Work order:
Single out the lines of the material that contain "България" and copy them.
=-=-=
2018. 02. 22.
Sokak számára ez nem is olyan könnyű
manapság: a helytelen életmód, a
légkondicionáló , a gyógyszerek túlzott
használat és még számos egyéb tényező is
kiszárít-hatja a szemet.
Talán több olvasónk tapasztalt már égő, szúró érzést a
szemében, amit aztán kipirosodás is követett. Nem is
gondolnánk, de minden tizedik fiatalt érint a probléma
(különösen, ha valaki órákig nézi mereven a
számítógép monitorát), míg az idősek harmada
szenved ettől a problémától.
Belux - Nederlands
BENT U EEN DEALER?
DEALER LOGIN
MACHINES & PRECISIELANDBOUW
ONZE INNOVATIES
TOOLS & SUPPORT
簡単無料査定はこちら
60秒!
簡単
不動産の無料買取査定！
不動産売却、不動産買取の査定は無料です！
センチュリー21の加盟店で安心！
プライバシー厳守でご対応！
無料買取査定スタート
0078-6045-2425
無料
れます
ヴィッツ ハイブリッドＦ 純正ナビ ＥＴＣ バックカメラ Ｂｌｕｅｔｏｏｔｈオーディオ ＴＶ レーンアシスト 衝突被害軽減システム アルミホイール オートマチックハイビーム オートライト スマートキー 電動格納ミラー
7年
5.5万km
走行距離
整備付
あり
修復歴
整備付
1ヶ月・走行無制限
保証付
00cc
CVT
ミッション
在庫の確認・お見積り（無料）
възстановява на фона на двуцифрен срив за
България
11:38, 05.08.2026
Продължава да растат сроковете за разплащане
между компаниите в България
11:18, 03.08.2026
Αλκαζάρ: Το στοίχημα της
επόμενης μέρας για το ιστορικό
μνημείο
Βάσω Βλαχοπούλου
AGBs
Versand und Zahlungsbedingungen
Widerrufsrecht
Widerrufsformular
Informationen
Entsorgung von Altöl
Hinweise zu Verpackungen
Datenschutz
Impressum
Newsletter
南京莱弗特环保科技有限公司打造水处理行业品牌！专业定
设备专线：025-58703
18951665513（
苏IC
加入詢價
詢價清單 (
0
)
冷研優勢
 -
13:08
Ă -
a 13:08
=-=-=
Response box:
България
между компаниите в България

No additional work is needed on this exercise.